Strona główna » Aktualności » Sezon z... Matiją Spiciciem

Sezon z... Matiją Spiciciem

Data publikacji: 18-06-2017 12:00



Do Wisły przyszedł w trakcie przerwy zimowej i początkowo miał niezwykle trudne zadanie - wygryźć ze składu Macieja Sadloka. I w końcu udało się - Chorwat wskoczył do jedenastki. Nie tylko zdołał zaliczyć debiutancki występ, ale też zdążył pokazać się z całkiem niezłej strony!

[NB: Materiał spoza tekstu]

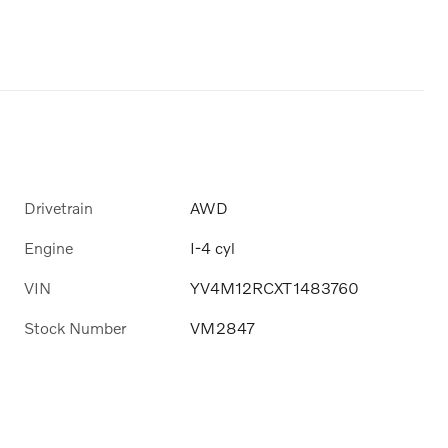
Drivetrain
AWD
Engine
I-4 cyl
VIN
YV4M12RCXT1483760
Stock Number
VM2847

To duża sztuka, bo przecież Chorwat przed przybyciem do Wisły długo był bez klubu. Przygodę z Dinamem Tbilisi zakończył w sierpniu 2016 roku, więc „na bezrobociu” był przez niemal pół roku. Dopiero w zimie dołączył na zgrupowanie Wisły. Zaprezentował się tam jednak na tyle korzystnie, że postanowiono podpisać z nim kontrakt do końca obecnego sezonu.
 
Rozkręca się! 
 
W wiślackich barwach zadebiutował dopiero w 30. kolejce - 22 kwietnia - przeciwko Górnikowi Łęczna. Krakowianie nie błyszczeli w tym starciu. Popełniali wiele prostych błędów i zasłużenie przegrali 1:3. Oznaczało to, że Spicić znowu musi usiąść na ławce rezerwowych. Ale nieszczęście jednych jest szczęściem drugich. Późniejsza kontuzja Macieja Sadloka otworzyła Chorwatowi drzwi do jedenastki. Špičić zagrał w Białymstoku i od tej pory nie oddał już miejsca w składzie Białej Gwiazdy.
 
NA BOISKU
 
Lotto Ekstraklasa + Puchar Polski
rozegrane mecze: 6 + 0
minuty na boisku: 540 + 0
żółte kartki: 2 + 0
bramki: 0 + 0
 
OSIĄGNIĘCIA
 
Na asysty, czy piękne bramki w wykonaniu tego pana, kibice będą musieli jeszcze trochę poczekać, ale widać, że to zawodnik, który nie ma problemu z podłączaniem się do akcji ofensywnej i zagraniami na jeden kontakt, czy dośrodkowaniami z biegu. 
 
Najbliżej strzelenia bramki był w meczu przeciwko Pogoni Szczecin, ale trafił tylko w boczną siatkę. 
 
NAJLEPSZY MECZ
 
To właśnie potyczka z Portowcami i spotkanie przeciwko Lechowi były najlepsze w jego wykonaniu. Chorwacki defensor rozkręcał się z meczu na mecz. Widać to było nie tylko w częstotliwości podłączania się do akcji ofensywnych, ale też w dużo większej pewności z tyłu. Te dwie potyczki udowodniły, że jest to naprawdę solidny gracz, który nadal ma w sobie spore rezerwy i po prostu potrzebuje ogrania, żeby wskoczyć na wyższy poziom. 
 
ZŁOTA MYŚL 
 
„Na początku było mi trudno, kiedy musiałem czekać na szansę przez trzy miesiące. Miło mi, że teraz klub i kibice doceniają moją pracę” - powiedział skromnie 29-latek przed spotkaniem z Bruk-Betem Termalicą.  

CO DALEJ? 
 
Špičić na razie udał się na urlop i nie chce rozmawiać o swojej przyszłości, choć podkreśla, że w Krakowie czuje się znakomicie, szybko złapał wspólny język z kolegami z szatni i na pewno chciałby w końcu osiąść nieco dłużej w jednym klubie. Jednocześnie zawodnik przyznał, że Wisłę stać na lepsze wyniki w przyszłym sezonie.